▶ _PROBLEM DETAILS_
Where does "Skip" appear in the data? Return each line that holds it.

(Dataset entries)
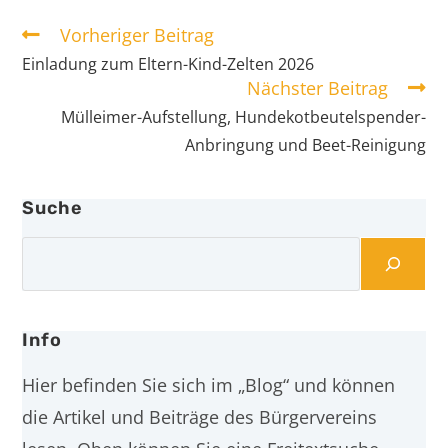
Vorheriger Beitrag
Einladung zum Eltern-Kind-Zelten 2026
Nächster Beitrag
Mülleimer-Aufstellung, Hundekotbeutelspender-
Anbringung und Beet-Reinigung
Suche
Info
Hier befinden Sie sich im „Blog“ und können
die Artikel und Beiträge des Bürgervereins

...

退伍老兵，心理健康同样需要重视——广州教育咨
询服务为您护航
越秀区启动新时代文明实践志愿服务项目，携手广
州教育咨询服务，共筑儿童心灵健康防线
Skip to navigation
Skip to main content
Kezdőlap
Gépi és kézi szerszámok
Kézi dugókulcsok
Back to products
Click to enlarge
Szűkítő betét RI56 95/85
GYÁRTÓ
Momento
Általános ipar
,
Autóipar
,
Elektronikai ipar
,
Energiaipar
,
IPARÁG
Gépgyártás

▶ _PROBLEM SOLUTION_
Skip to navigation
Skip to main content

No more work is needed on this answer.